Is the wireless networking in Vista, by default, doing something like searching for other networks or channel scanning for the best signal path or something that might interfere with my realtime gaming? I get fine bandwidth through the wireless... just weird latency spikes. Any ideas?

In the meantime, I've had to move the computer to a different room, one that has a network jack in it.

I tried to do this periodic table quiz and in 15 minutes I was only able to name 54/118 elements. I should have gotten 2 more, but I couldn't seem to spell Bohrium or Lanthanum correctly. Well, I really should have gotten about 30 more. Still, according to the statistics of people who have taken the test, I'm well off the bell curve on the "good side," but I still think I should have done better.

I got all of the alkalis, all of the noble gasses with the exception of mega-exotic and -unstable "Ununoctium", and a healthy dose of the transuranics. I got a lot of ones that most people miss because we use some exotic stuff where I work. Not a lot of people got Neodymium, for instance. Though the fact that I missed Cadmium is pretty inexcusable; I work with that stuff everyday.

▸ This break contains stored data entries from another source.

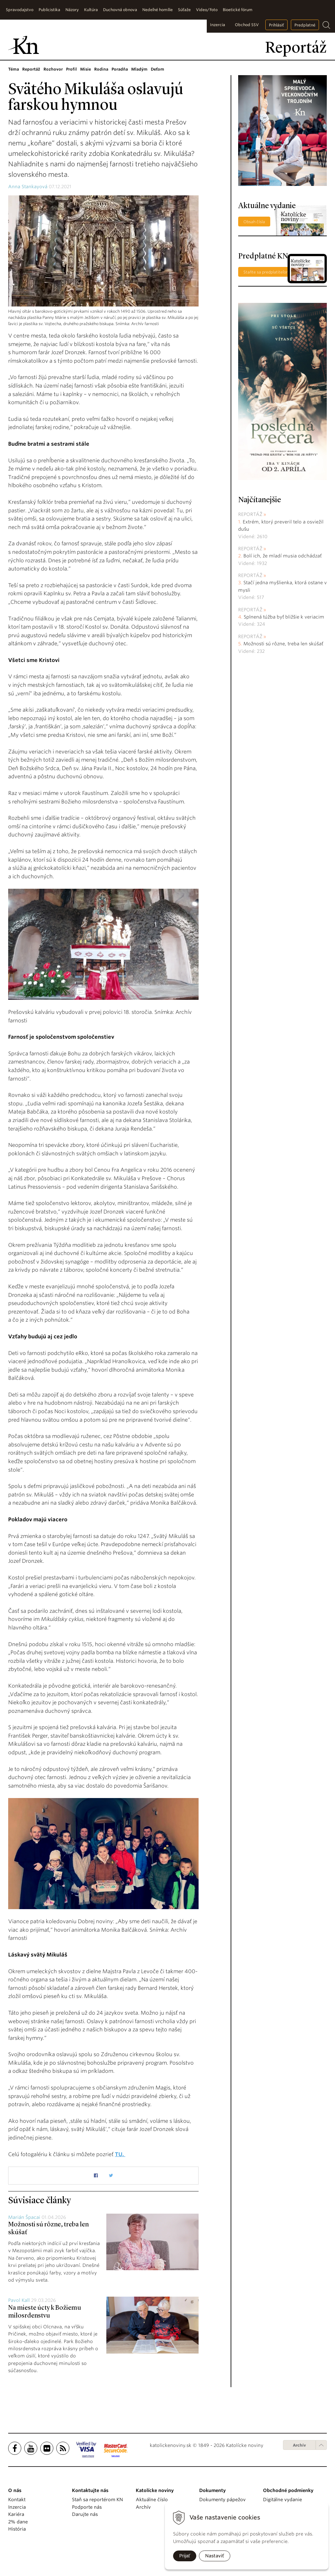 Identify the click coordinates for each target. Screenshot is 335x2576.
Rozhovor (53, 69)
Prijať (184, 2555)
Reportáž (31, 69)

Having looked at the table for a couple minutes (just at the abbreviations, and for it to count on the quiz you have to spell out the whole name), I took the test again and got 78/118. At least I got over half that time... Humorously, I missed Titanium, Thorium, and Fermium the second time around but got them the first time.

OK, Dad, I'm guessing that you can get them all. The real question is... how long does it take you? My money is on 9 minutes.